How to set the right goals for your website redesign
27 JUL 20160
Goals.
Before you embark on a website redesign, you should sear that word into your mind. Goals make the difference between a great project that will generate value for you and your business, or a waffling effort that will generate activity, but few concrete results.
Now you may think you have a goal in mind already and that's great. But dig deeper. Make sure there is a solid focus and direction at the core of your efforts. You need to know exactly what you want to achieve with your redesign, not just be holding list of vague generalizations.
Here's a comparison to help spot the differences between bad goals and good goals.
Bad goals:
- We want the website to look fresh and attractive
- We want the site to tell people what we do
- We want the site to be easy to use
What I just listed above are good aspirations. I mean, yes, your site should definitely look attractive and new if you're paying for a fresh redesign! Of course you want customers to know what your business does when they visit the site and obviously a site should be intuitive and easy to use (I mean, what's the alternative, clumsy and difficult? Would anyone ever willingly consider that?)
Those are fine guidelines and standards, but they aren't goals. They don't drive action, they don't steer the site in one direction or another. Good goals should lay out a clear path of what the site's priorities should be, the things to focus on and build a redesign around.
Good goals:
- We want to sell more products
- We want to increase the total number of donations we receive
- We want existing donnors to make larger donations
- We want to reach out to new markets and increase our name recognition
- We want to explain a complex service succinctly
Setting concrete, and ideally measurable, goals before starting your redesign will guide and ground the entire effort.
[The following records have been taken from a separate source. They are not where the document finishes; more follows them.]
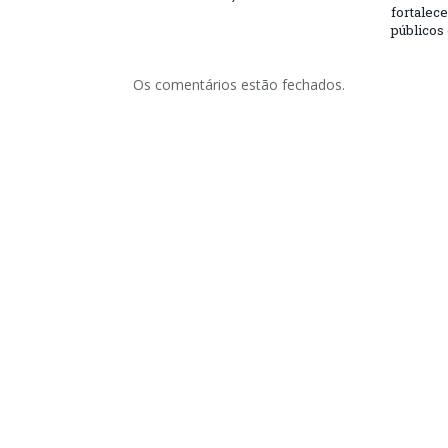
fortalec
públicos
Os comentários estão fechados.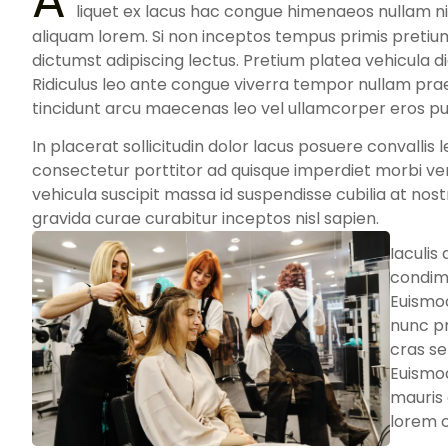
A
liquet ex lacus hac congue himenaeos nullam ni
aliquam lorem. Si non inceptos tempus primis pret
dictumst adipiscing lectus. Pretium platea vehicula 
Ridiculus leo ante congue viverra tempor nullam p
tincidunt arcu maecenas leo vel ullamcorper eros pur
In placerat sollicitudin dolor lacus posuere convallis l
consectetur porttitor ad quisque imperdiet morbi venen
vehicula suscipit massa id suspendisse cubilia at nost
gravida curae curabitur inceptos nisl sapien.
Iaculis
condime
Euismod
nunc pr
cras s
Euismo
mauris 
lorem 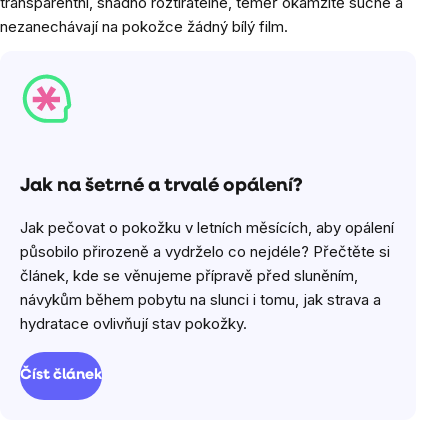
transparentní, snadno roztíratelné, téměř okamžitě suché a
nezanechávají na pokožce žádný bílý film.
Jak na šetrné a trvalé opálení?
Jak pečovat o pokožku v letních měsících, aby opálení
působilo přirozeně a vydrželo co nejdéle? Přečtěte si
článek, kde se věnujeme přípravě před sluněním,
návykům během pobytu na slunci i tomu, jak strava a
hydratace ovlivňují stav pokožky.
Číst článek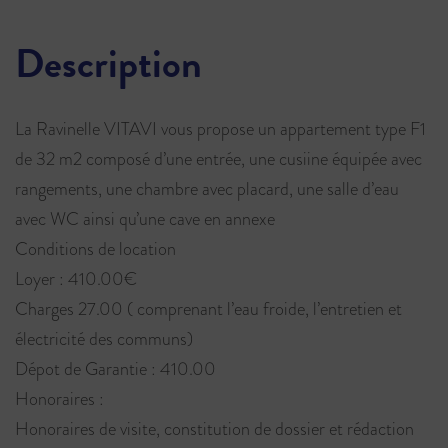
Description
La Ravinelle VITAVI vous propose un appartement type F1
de 32 m2 composé d’une entrée, une cusiine équipée avec
rangements, une chambre avec placard, une salle d’eau
avec WC ainsi qu’une cave en annexe
Conditions de location
Loyer : 410.00€
Charges 27.00 ( comprenant l’eau froide, l’entretien et
électricité des communs)
Dépot de Garantie : 410.00
Honoraires :
Honoraires de visite, constitution de dossier et rédaction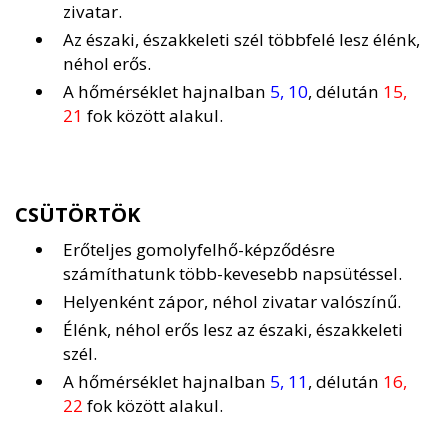
zivatar.
Az északi, északkeleti szél többfelé lesz élénk,
néhol erős.
A hőmérséklet hajnalban
5, 10
, délután
15,
21
fok között alakul.
CSÜTÖRTÖK
Erőteljes gomolyfelhő-képződésre
számíthatunk több-kevesebb napsütéssel.
Helyenként zápor, néhol zivatar valószínű.
Élénk, néhol erős lesz az északi, északkeleti
szél.
A hőmérséklet hajnalban
5, 11
, délután
16,
22
fok között alakul.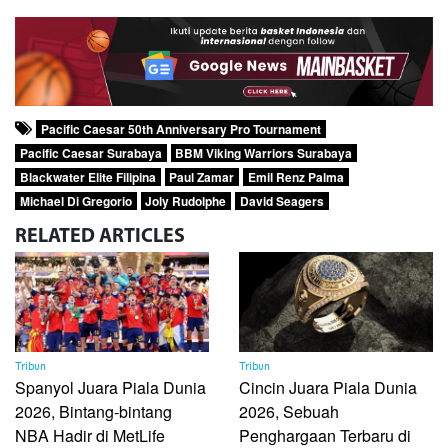
Pacific Caesar 50th Anniversary Pro Tournament
Pacific Caesar Surabaya
BBM Viking Warriors Surabaya
Blackwater Elite Filipina
Paul Zamar
Emil Renz Palma
Michael Di Gregorio
Joly Rudolphe
David Seagers
RELATED
ARTICLES
Tribun
Tribun
Spanyol Juara Piala Dunia
Cincin Juara Piala Dunia
2026, Bintang-bintang
2026, Sebuah
NBA Hadir di MetLife
Penghargaan Terbaru di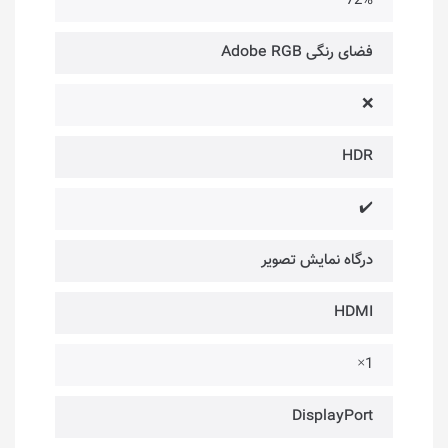
72%
فضای رنگی Adobe RGB
❌
HDR
✔️
درگاه‌ نمایش تصویر
HDMI
1×
DisplayPort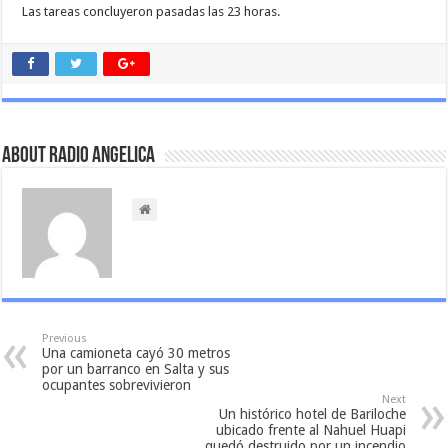
Las tareas concluyeron pasadas las 23 horas.
About Radio Angelica
Previous
Una camioneta cayó 30 metros
por un barranco en Salta y sus
ocupantes sobrevivieron
Next
Un histórico hotel de Bariloche
ubicado frente al Nahuel Huapi
quedó destruido por un incendio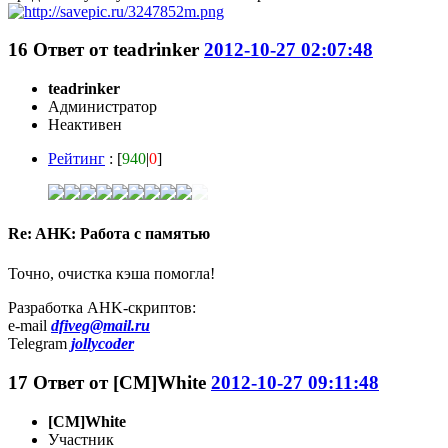
16
Ответ от
teadrinker
2012-10-27 02:07:48
teadrinker
Администратор
Неактивен
Рейтинг
: [
940
|
0
]
Re: AHK: Работа с памятью
Точно, очистка кэша помогла!
Разработка AHK-скриптов:
e-mail
dfiveg@mail.ru
Telegram
jollycoder
17
Ответ от
[CM]White
2012-10-27 09:11:48
[CM]White
Участник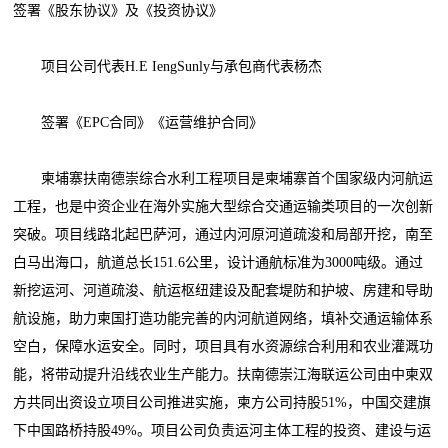
签署《股东协议》及《投资协议》
项目公司代表H.E IengSunly与承包商代表杨杰
签署《EPC合同》《运营维护合同》
柬埔寨扶南德崇综合水利工程项目是柬埔寨首个国家级内河航运
工程，也是中资企业在海外实施大型综合交通运输类项目的一次创新
突破。项目线路北起巴萨河，通过内河原河道疏浚和局部开挖，南至
白马出海口，航道总长151.6公里，设计通航标准为3000吨级。通过
新挖运河、河道疏浚、航运枢纽建设及配套堤防和护坡、房建和导助
航设施，助力柬国打造功能完善的内河航道网络，填补交通运输体系
空白，保障水运安全。同时，项目具有水资源综合利用和农业灌溉功
能，将带动提升沿线农业生产能力。扶南德崇江海联运公司由中柬双
方共同出资设立项目公司推进实施，柬方公司持股51%，中国交建旗
下中国路桥持股49%。项目公司负责运河主体工程的投资、建设与运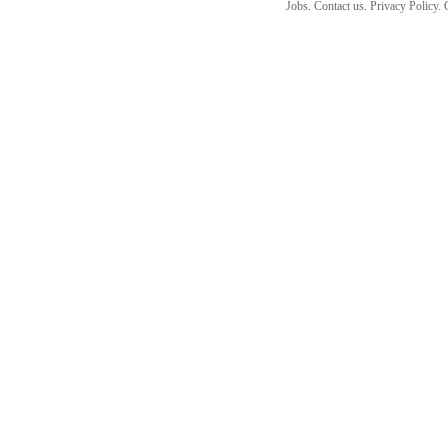
Jobs. Contact us. Privacy Policy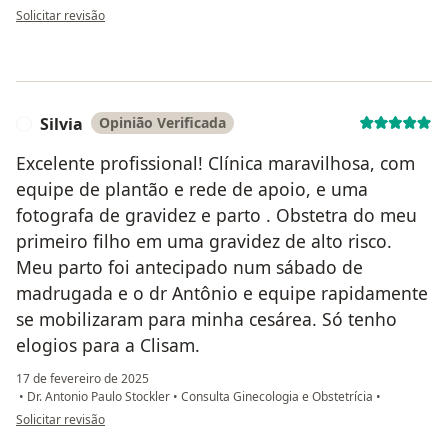
na opinião do utilizador Suzana Fortuna
Solicitar revisão
Silvia
Opinião Verificada
S
Excelente profissional! Clínica maravilhosa, com
equipe de plantão e rede de apoio, e uma
fotografa de gravidez e parto . Obstetra do meu
primeiro filho em uma gravidez de alto risco.
Meu parto foi antecipado num sábado de
madrugada e o dr Antônio e equipe rapidamente
se mobilizaram para minha cesárea. Só tenho
elogios para a Clisam.
17 de fevereiro de 2025
•
Dr. Antonio Paulo Stockler
•
Consulta Ginecologia e Obstetrícia
•
na opinião do utilizador Silvia
Solicitar revisão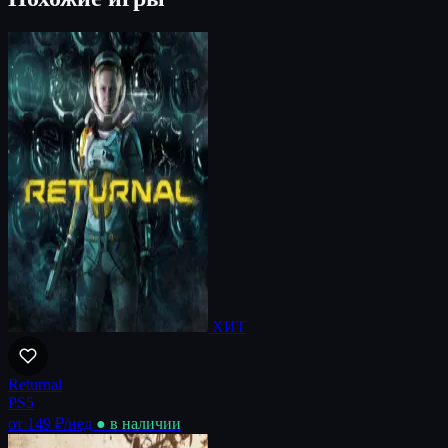
ХИТ
Returnal
PS5
от 149 ₽
/нед
● в наличии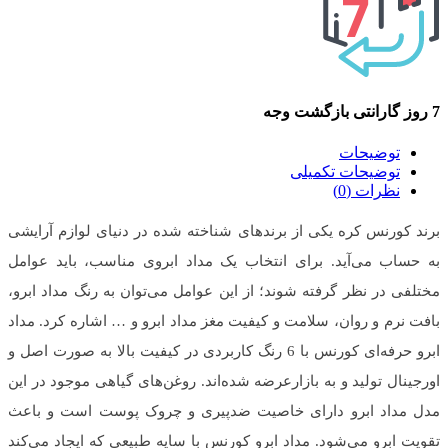
7 روز گارانتی بازگشت وجه
توضیحات
توضیحات تکمیلی
نظرات (0)
برند کورنس کره یکی از برندهای شناخته شده در دنیای لوازم آرایشی
به حساب می‌آید. برای انتخاب یک مداد ابروی مناسب، باید عوامل
مختلفی در نظر گرفته شوند؛ از این عوامل می‌توان به رنگ مداد ابرو،
بافت نرم و روان، سلامت و کیفیت مغز مداد ابرو و … اشاره کرد.
مداد
ابرو حرفه‌ای کورنس با 6 رنگ کاربردی در کیفیت بالا به صورت اصل و
اورجینال تولید و به بازارعرضه شده‌اند. روغن‌های گیاهی موجود در این
مدل مداد ابرو دارای خاصیت ضدپیری و چروک پوست است و باعث
تقویت ابرو می‌شود. مداد ابرو کورنس با سایه طبیعی که ایجاد می‌کند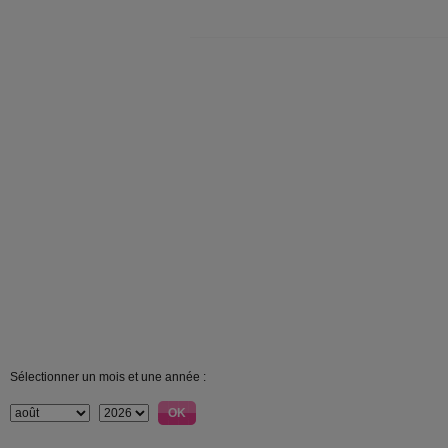
Sélectionner un mois et une année :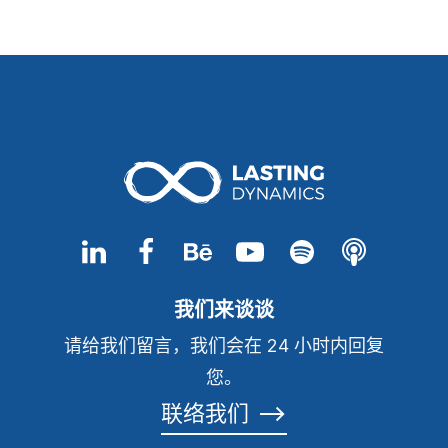
我们来谈谈
请给我们留言，我们会在 24 小时内回复
您。
联络我们
⟶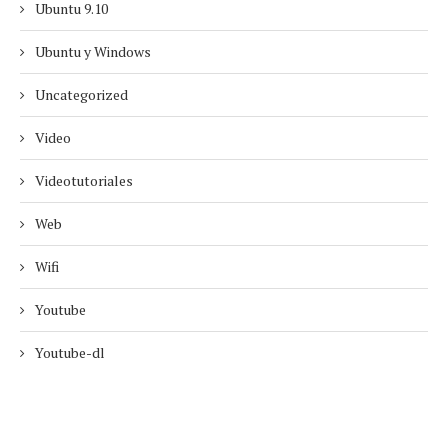
Ubuntu 9.10
Ubuntu y Windows
Uncategorized
Video
Videotutoriales
Web
Wifi
Youtube
Youtube-dl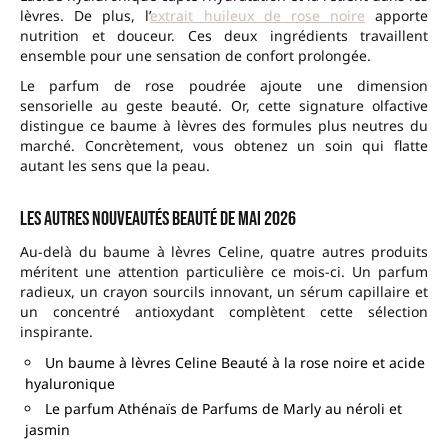
lèvres. De plus, l’
extrait huileux de rose noire
apporte
nutrition et douceur. Ces deux ingrédients travaillent
ensemble pour une sensation de confort prolongée.
Le parfum de rose poudrée ajoute une dimension
sensorielle au geste beauté. Or, cette signature olfactive
distingue ce baume à lèvres des formules plus neutres du
marché. Concrètement, vous obtenez un soin qui flatte
autant les sens que la peau.
Les autres nouveautés beauté de mai 2026
Au-delà du baume à lèvres Celine, quatre autres produits
méritent une attention particulière ce mois-ci. Un parfum
radieux, un crayon sourcils innovant, un sérum capillaire et
un concentré antioxydant complètent cette sélection
inspirante.
Un baume à lèvres Celine Beauté à la rose noire et acide
hyaluronique
Le parfum Athénaïs de Parfums de Marly au néroli et
jasmin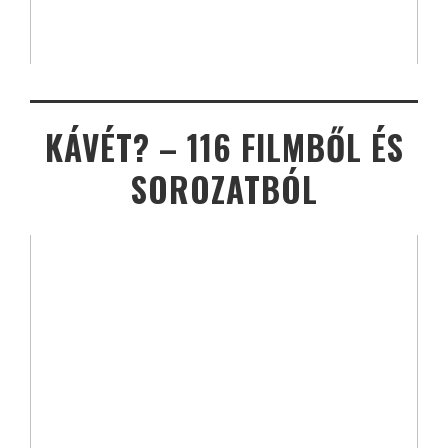
KÁVÉT? – 116 FILMBŐL ÉS
SOROZATBÓL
Good design comes from communication. Being clear from the get go about what you want to achieve will focus the task and guide your efforts.
Having positive, well-stated goals will influence every decision of a site redesign. What the homepage looks like. What info is brought over from the previous site, and what kind of things get left on the cutting room floor. It helps plot the forward trajectory of the site, answer questions like what kind of content should be developed, if you need a newsfeed, or separate landing pages for different products, membership databases, and so on.
Clear goals and specific intentions will result in something that adds value to your business. Setting vague or nebulous goals ends with vague and nebulous results. Start with a solid foundation and build from there.